Make Way For Canada Geese & Those Darn School Supplies Lists
What to love and loathe about living in East Greenwich this week.
RANT: I know. I can’t get off of the school thing. But here is one more thing I don’t get about schools these days – the supply list.
I am sure these existed back in the dark ages when I went to school. But I am also sure that they did not require breaking into the college savings account in order to fund. I vaguely remember some sort of book bag (translation in today’s language: backpack), a couple of Number 2’s (get your mind out of the toilet – I’m talking pencils), a few pens and lined paper notebooks. We didn’t buy book covers (unless you were Karen Widmeyer whose parents bought her EVERYTHING) – we made them out of brown paper grocery bags and then – this was the fun part – decorated them. That’s it. Some of the cool kids had lunchboxes with Wonderwoman and the Bionic Man (dating myself again), but the rest of us took the brown paper bags we didn’t use for book covers and stuck our sandwiches in them. Everything else was supplied by the school.
Depending on the school, today’s school lists are sometimes ridiculously long and sometimes ridiculously specific. I get that it is all suggested. And I love that some require a smile.
But is Kleenex really better than the generic brand? And is Crayola the only coloring game in town?
Of course we parents all get everything on the list down to the last glue stick (doesn’t this stuff cause more illness or is that just a rumor?). After all, we don’t want our kid being branded “the one that didn’t bring in ...”
Also, it bothers me that we are all buying this stuff individually. I am sure there is some bulk price the schools could get and then we can buy the supplies – Crayola brand and all - from the schools. They can call it a Supplies Fee and we can call it a day rather than waste precious summer hours dragging our kids on a wild goose chase through all the big box stores on Bald Hill Road searching for the right number pencils and where the best deal on notebooks is.

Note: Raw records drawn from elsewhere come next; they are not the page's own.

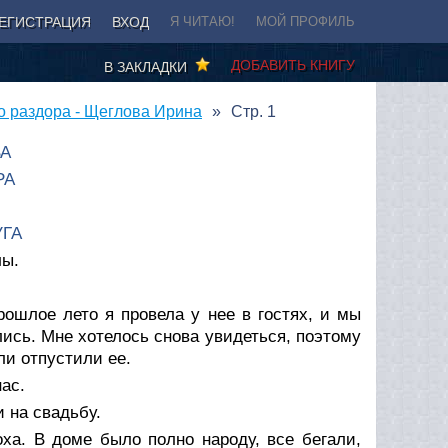
ЕГИСТРАЦИЯ
ВХОД
Я ЧИТАЮ!
МОЙ ПРОФИЛЬ
ДОБАВИТЬ КНИГУ
В ЗАКЛАДКИ
о раздора - Щеглова Ирина
Стр. 1
А
РА
УГА
лы.
рошлое лето я провела у нее в гостях, и мы
ись. Мне хотелось снова увидеться, поэтому
ли отпустили ее.
нас.
 на свадьбу.
ха. В доме было полно народу, все бегали,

I am also thinking that if the school acts as a middleman, some of those supplies might no longer be so necessary. It is a lot easier to make the list than stock the list. I know when I am shopping for food, if I can’t find something like, say Nutella (which I really can never find consistently – where do they shelve it?), I scratch it off the list and decide we can live without it for another week or two or ten.
I want to make it clear that I in no way blame the teachers for this gripe. I am the child of a teacher. I know that many teachers buy a lot of supplies out of pocket as well. Nor do I claim to be an expert in how many colored pencils (at a friend’s kids school in N.Y., they were specifically banned from getting the Rose Art brand so I guess we have it easy) thirty 5-year-olds can go through in a school year. I am sure there is some kind of new math at work here that I am not getting. But still, perhaps this whole thing needs a recalculation.
One more thing – if you are one of those parents that I saw waaaaaaay back in July stocking up on your supply list, I don’t like you. If there was ever a time for denial, it is now. I know, you are all smug right now and enjoying the fact that you don’t have to wrestle with the rest of us to get that last marbled notebook but really, who thinks about this stuff in July? That’s like buying Christmas cards in October. Oh wait, you probably do that too.
RAVE: Why do Canada geese – I have been corrected and told they are not Canadian as they are not residents of Canada – though I am not totally convinced; I’m on to the Canadians - they are secretly training these birds as part of their “WAMSTABWHHAGH” or “We Are Morally Superior to America Because We Have Healthcare And Great Hockey” campaign to infiltrate the US and mess it up with goose droppings ... anyway, as I was saying, why do these birds cross the road?
To get to the other side, of course. (We know they can fly because they have been spotted flapping as high as Mount Everest yet apparently, because they’re grazers, they prefer to be pedestrians.)
This morning, I was (trying) to turn left at the crowded 401/Route 2 intersection when all traffic stopped. Not because of some – as my friend Joy says, “doomoss” (sound it out) blocking the box - but to let a group of feathered flaneurs head over to ... where? Panera’s for a coffee break? Gold’s Gym for a workout? Dave’s for a little take-out sushi?
At any rate – or rather, at none, because they were in no hurry, it took a good five minute for them to leisurely amble across six lanes of traffic. One spread out its wings and stood in the middle of the road like a school crossing guard until most of the flock was safely across. And not a car honked, inched forward or cut into another lane. Bliss.